# Ungekürzter Einzelverbindungsnachweis mit -XXX Nummern



## Anonymous (4 Dezember 2002)

Hallo,

wegen eines Dialiers auf meinem Computer habe ich von der Telekom einen ungekürzten Einzelverbindungsnachweis angefordert.

Bei der betreffenden 0190er Nummer erscheinen die letzten drei Ziffer aber als "XXX". 

Die Telekom meinte, rückwirkend sei es nicht möglich die vollständige Nummer zu liefern.

Darum meine Frage:
1) Stimmt diese Auskunft der Telekom ?
2) Wenn mir die Telekom den Dienstleister nicht nennen kann, muß ich dann trotzdem zahlen ?

Viele Grüße,
Rainer


----------



## Heiko (4 Dezember 2002)

Anonymous schrieb:
			
		

> 1) Stimmt diese Auskunft der Telekom ?


Vermutlich ja.


----------



## virenscanner (4 Dezember 2002)

@Gast (Rainer)


> 2) Wenn mir die Telekom den Dienstleister nicht nennen kann, muß ich dann trotzdem zahlen ?
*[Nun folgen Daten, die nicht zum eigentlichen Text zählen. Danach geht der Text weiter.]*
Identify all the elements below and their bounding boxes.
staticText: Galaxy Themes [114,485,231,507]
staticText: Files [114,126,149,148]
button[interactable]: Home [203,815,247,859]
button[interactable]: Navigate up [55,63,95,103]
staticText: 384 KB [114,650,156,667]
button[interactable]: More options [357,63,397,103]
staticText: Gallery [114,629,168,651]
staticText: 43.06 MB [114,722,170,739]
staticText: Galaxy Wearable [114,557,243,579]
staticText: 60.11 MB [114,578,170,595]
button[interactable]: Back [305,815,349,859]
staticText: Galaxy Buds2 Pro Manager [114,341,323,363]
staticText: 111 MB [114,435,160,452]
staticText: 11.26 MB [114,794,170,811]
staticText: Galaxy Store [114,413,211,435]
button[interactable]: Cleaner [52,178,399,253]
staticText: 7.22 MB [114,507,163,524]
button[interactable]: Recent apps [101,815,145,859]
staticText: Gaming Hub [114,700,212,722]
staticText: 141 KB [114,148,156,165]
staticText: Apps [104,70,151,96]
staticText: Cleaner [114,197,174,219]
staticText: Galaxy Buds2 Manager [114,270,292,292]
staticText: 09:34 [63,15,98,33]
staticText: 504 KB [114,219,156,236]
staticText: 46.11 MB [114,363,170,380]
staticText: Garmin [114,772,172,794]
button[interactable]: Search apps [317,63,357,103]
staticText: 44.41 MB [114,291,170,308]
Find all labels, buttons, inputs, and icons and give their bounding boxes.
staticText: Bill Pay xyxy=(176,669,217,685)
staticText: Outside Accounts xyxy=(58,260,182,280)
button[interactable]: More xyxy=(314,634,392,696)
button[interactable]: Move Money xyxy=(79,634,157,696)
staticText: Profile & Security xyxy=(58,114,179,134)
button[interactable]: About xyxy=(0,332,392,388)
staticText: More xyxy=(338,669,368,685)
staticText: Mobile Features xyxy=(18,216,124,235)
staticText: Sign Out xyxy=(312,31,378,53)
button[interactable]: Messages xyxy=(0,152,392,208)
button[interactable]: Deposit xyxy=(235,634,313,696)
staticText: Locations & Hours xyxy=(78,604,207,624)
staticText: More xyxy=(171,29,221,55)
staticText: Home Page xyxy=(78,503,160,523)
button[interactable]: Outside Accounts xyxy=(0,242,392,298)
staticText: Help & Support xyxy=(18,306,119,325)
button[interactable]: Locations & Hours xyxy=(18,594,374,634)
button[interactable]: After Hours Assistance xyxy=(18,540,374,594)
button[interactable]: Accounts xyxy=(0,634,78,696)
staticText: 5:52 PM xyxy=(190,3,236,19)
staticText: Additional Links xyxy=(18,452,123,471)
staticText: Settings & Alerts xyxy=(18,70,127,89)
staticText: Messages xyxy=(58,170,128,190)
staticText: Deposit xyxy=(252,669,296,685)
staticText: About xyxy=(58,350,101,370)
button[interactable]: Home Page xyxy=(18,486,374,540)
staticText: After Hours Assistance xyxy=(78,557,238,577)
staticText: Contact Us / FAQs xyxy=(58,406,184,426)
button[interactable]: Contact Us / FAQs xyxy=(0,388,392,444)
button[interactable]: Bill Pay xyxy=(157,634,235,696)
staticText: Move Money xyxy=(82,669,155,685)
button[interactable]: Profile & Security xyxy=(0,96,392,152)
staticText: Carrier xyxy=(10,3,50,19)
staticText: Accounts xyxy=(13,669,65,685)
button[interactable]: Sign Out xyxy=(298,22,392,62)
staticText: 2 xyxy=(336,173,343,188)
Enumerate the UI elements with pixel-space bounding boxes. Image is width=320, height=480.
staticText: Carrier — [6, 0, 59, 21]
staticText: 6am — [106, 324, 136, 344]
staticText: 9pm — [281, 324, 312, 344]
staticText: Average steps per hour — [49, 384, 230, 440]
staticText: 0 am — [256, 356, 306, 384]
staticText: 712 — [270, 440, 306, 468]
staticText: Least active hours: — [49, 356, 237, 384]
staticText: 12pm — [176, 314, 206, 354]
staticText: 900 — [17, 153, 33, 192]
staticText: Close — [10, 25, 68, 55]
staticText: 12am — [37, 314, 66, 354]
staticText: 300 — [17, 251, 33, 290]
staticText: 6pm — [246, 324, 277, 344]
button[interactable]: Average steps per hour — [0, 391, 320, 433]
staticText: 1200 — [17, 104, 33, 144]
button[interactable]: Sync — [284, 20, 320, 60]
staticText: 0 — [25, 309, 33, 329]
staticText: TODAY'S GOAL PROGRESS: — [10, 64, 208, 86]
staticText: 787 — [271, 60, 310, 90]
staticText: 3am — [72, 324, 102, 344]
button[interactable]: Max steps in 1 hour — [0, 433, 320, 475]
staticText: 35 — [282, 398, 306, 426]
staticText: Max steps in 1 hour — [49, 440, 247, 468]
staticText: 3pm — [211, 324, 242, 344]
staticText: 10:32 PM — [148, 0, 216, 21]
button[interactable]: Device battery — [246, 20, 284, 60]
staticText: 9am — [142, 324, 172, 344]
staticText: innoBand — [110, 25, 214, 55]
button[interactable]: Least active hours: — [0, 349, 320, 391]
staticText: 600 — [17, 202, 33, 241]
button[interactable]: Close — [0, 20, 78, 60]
Zumindest wenn Du korrekt über den Preis der Verbindung durch den Dialer (bzw. der zug. Seiten/Installation)  informiert wurdest *und* Du dies bewußt bestätigt hast, wirst Du wohl bezahlen müssen.
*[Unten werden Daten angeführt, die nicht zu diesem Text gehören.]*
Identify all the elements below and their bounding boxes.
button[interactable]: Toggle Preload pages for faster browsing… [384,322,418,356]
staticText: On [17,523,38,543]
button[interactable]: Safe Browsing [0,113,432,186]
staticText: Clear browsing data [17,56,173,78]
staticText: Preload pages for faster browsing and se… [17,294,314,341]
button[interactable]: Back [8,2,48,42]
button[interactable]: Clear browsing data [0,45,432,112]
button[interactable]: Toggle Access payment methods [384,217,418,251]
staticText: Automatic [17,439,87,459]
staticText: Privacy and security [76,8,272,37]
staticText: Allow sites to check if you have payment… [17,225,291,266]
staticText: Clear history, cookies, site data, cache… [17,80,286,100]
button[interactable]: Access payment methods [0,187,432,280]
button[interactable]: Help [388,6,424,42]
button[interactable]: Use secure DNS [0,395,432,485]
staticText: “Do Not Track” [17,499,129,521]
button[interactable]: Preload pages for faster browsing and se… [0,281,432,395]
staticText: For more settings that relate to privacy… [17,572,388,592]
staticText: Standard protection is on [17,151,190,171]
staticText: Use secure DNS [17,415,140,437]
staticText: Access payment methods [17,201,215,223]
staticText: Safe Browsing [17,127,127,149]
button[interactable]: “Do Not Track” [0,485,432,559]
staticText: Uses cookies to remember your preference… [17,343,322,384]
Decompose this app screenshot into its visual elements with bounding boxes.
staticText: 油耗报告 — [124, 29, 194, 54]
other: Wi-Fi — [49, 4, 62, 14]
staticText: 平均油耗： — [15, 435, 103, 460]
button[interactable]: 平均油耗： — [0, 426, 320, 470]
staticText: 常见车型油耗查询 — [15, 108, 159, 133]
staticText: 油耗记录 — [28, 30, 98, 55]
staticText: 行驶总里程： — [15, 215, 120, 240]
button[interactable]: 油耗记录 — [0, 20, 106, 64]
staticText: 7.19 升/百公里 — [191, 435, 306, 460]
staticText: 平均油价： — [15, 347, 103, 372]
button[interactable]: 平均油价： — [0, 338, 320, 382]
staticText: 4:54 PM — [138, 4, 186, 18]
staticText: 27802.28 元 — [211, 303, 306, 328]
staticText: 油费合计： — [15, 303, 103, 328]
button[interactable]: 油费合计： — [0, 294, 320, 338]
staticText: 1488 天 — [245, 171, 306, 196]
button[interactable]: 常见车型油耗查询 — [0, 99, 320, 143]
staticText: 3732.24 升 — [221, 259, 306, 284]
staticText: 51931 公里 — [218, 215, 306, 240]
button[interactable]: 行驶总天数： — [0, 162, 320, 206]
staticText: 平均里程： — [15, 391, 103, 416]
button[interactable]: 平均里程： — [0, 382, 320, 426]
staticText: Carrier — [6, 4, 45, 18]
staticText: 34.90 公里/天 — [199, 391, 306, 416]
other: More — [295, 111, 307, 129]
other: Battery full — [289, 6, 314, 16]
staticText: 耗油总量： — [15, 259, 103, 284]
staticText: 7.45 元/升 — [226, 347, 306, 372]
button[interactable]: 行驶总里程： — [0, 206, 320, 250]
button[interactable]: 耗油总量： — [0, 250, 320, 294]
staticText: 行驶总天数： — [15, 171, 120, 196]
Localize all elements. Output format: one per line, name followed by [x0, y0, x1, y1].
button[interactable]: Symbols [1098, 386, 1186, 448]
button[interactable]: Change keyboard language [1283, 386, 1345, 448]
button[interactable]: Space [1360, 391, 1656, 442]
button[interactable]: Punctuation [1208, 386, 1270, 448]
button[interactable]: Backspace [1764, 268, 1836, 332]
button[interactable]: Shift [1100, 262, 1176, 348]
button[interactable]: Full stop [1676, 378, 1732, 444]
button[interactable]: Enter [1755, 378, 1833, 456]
"Dialer" heißt nicht notwendigerweise "unseriös".


----------



## SprMa (4 Dezember 2002)

Laut Auskunft eines Telekommmers wird die Abrechnung der Telekom in zwei Arten gemacht die völlig voneinander getrennt laufen:
1) Endkunde <-> Telekom
2) Telekom <-> Diensteanbieter

Die erste Abrechnung zwischen dem Endkunden und der Telekom läuft Zeitabhängig für jede Verbindung einzeln und in dem Umfang, wie es vereinbart ist. Also in deinem Fall ohne die letzten drei Stellen. Die klassische Telephonrechnung.

Die zweite Abrechnung, die die Telekom mit den einzelnen Diensteanbietern macht, seien es Auskunftsdienste, Premium-Rate-Dienste, Call-by-Call-Abrechnungen (...), laufen gesammelt. Hier schreibt die Telekom nur (seeehr vereinfacht): "Diensteanbieter, du hast im letzten Monat Kosten von € XX.xxx verursacht, wir haben für dich über die Telephonrechungen aller unserer Kunden € XX.xxx eingetrieben. Bitte überweise den Differenzbetrag / Wir überweisen den Differenzbetrag."

Da die Telekom für ihre Abrechnung mit dem Diensteanbieter die letzten drei Ziffern nicht braucht, hat sie diese auch nicht.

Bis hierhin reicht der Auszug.